===== LISTED RECORDS =====
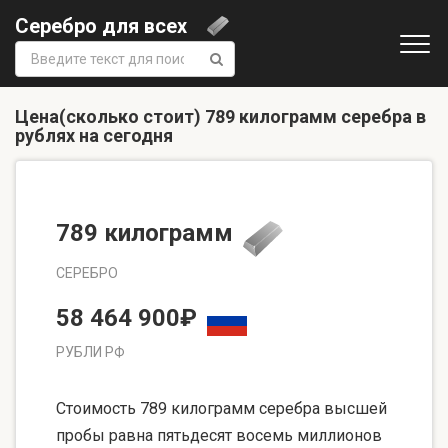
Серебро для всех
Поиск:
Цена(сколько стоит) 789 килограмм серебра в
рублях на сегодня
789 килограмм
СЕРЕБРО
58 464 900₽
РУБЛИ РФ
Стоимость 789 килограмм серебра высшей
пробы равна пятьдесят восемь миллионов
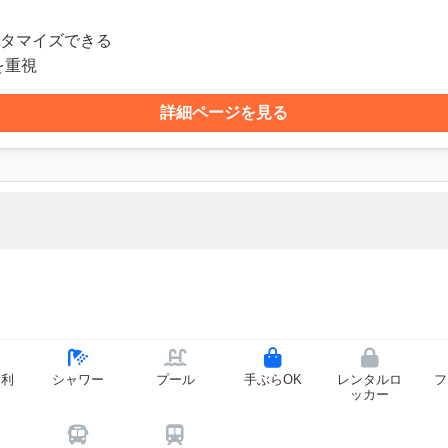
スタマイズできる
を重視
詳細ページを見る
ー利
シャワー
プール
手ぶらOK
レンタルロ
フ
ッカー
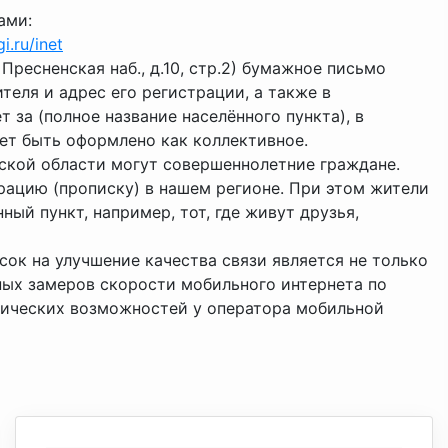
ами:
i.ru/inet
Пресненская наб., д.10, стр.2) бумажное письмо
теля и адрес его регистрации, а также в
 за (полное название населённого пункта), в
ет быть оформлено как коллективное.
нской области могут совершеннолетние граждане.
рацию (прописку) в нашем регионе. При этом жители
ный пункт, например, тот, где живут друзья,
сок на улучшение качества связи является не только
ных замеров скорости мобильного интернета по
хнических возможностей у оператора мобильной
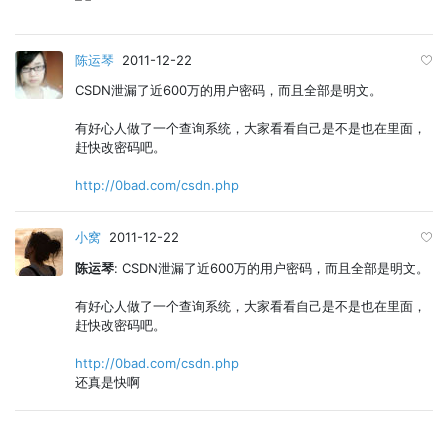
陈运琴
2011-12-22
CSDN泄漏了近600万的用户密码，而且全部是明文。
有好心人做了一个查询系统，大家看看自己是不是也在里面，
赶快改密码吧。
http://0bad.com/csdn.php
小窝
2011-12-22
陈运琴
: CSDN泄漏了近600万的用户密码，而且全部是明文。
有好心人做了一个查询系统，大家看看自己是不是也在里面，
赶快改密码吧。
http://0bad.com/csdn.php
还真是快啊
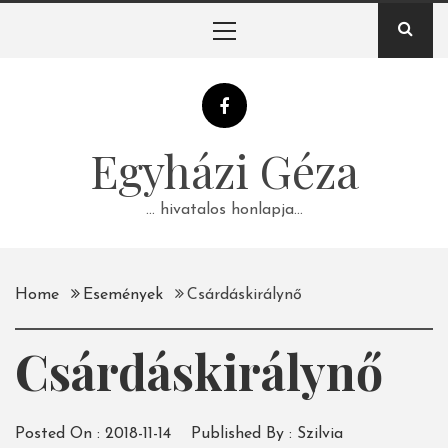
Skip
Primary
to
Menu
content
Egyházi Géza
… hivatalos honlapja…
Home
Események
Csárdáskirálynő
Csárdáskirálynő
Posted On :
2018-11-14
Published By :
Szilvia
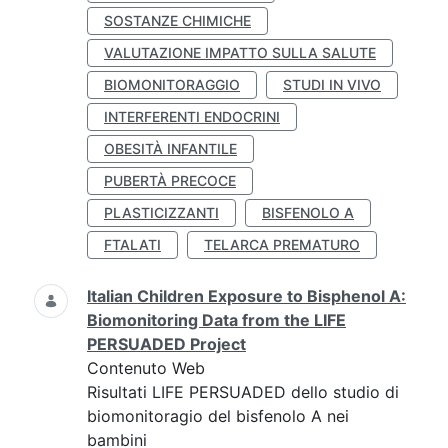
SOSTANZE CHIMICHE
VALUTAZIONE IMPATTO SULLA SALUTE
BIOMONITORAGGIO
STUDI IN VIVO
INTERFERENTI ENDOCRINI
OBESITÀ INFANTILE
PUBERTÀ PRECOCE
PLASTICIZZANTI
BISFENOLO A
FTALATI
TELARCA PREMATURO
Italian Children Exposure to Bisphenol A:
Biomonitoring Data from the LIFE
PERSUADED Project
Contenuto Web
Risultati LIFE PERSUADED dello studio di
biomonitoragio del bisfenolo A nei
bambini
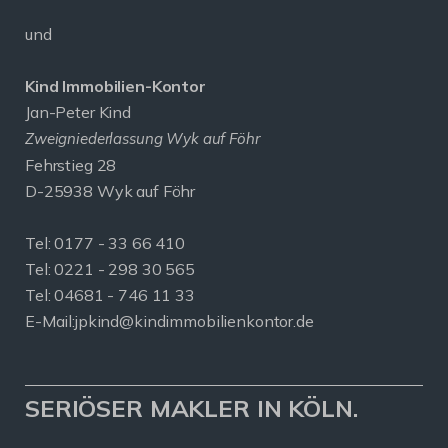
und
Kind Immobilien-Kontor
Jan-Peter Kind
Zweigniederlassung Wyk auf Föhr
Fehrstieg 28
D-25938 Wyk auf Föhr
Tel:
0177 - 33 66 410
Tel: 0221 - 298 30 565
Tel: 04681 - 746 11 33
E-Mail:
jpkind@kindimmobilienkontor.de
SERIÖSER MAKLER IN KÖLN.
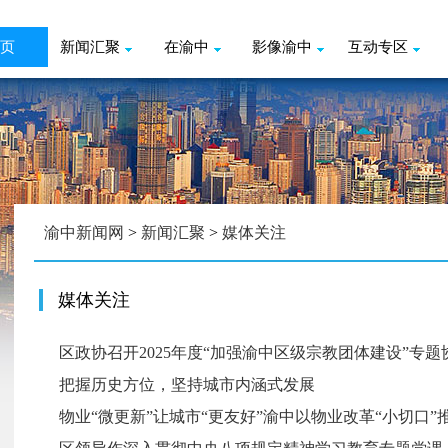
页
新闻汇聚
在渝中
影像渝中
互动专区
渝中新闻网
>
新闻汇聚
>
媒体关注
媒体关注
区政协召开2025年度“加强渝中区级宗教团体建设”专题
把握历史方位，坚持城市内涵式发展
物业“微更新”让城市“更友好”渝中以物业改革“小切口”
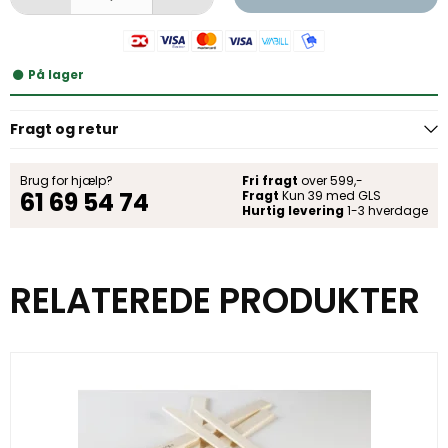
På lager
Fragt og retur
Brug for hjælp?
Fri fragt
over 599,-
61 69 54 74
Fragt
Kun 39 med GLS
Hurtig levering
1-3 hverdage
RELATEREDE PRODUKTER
=====
▶ INSTRUCTIONS FOR THE TASK:
Nothing but the pictures is to be left out; repeat the data exactly.

▶ RESPONSE AREA:
Серебро для всех
Поиск:
Цена(сколько стоит) 789 килограмм серебра в
рублях на сегодня
789 килограмм
СЕРЕБРО
58 464 900₽
РУБЛИ РФ
Стоимость 789 килограмм серебра высшей
пробы равна пятьдесят восемь миллионов
スタマイズできる
を重視
詳細ページを見る
ー利
シャワー
プール
手ぶらOK
レンタルロ
フ
ッカー
ами:
i.ru/inet
Пресненская наб., д.10, стр.2) бумажное письмо
теля и адрес его регистрации, а также в
 за (полное название населённого пункта), в
ет быть оформлено как коллективное.
нской области могут совершеннолетние граждане.
рацию (прописку) в нашем регионе. При этом жители
ный пункт, например, тот, где живут друзья,
сок на улучшение качества связи является не только
ных замеров скорости мобильного интернета по
хнических возможностей у оператора мобильной
陈运琴
2011-12-22
CSDN泄漏了近600万的用户密码，而且全部是明文。
有好心人做了一个查询系统，大家看看自己是不是也在里面，
赶快改密码吧。
http://0bad.com/csdn.php
小窝
2011-12-22
陈运琴
: CSDN泄漏了近600万的用户密码，而且全部是明文。
有好心人做了一个查询系统，大家看看自己是不是也在里面，
赶快改密码吧。
http://0bad.com/csdn.php
还真是快啊
Skip
Primary
to
Menu
content
Egyházi Géza
… hivatalos honlapja…
Home
Események
Csárdáskirálynő
Csárdáskirálynő
Posted On :
2018-11-14
Published By :
Szilvia
SOSTANZE CHIMICHE
VALUTAZIONE IMPATTO SULLA SALUTE
BIOMONITORAGGIO
STUDI IN VIVO
INTERFERENTI ENDOCRINI
OBESITÀ INFANTILE
PUBERTÀ PRECOCE
PLASTICIZZANTI
BISFENOLO A
FTALATI
TELARCA PREMATURO
Italian Children Exposure to Bisphenol A:
Biomonitoring Data from the LIFE
PERSUADED Project
Contenuto Web
Risultati LIFE PERSUADED dello studio di
biomonitoragio del bisfenolo A nei
bambini
und
Kind Immobilien-Kontor
Jan-Peter Kind
Zweigniederlassung Wyk auf Föhr
Fehrstieg 28
D-25938 Wyk auf Föhr
Tel:
0177 - 33 66 410
Tel: 0221 - 298 30 565
Tel: 04681 - 746 11 33
E-Mail:
jpkind@kindimmobilienkontor.de
SERIÖSER MAKLER IN KÖLN.
页
新闻汇聚
在渝中
影像渝中
互动专区
渝中新闻网
>
新闻汇聚
>
媒体关注
媒体关注
区政协召开2025年度“加强渝中区级宗教团体建设”专题
把握历史方位，坚持城市内涵式发展
物业“微更新”让城市“更友好”渝中以物业改革“小切口”
På lager
Fragt og retur
Brug for hjælp?
Fri fragt
over 599,-
61 69 54 74
Fragt
Kun 39 med GLS
Hurtig levering
1-3 hverdage
RELATEREDE PRODUKTER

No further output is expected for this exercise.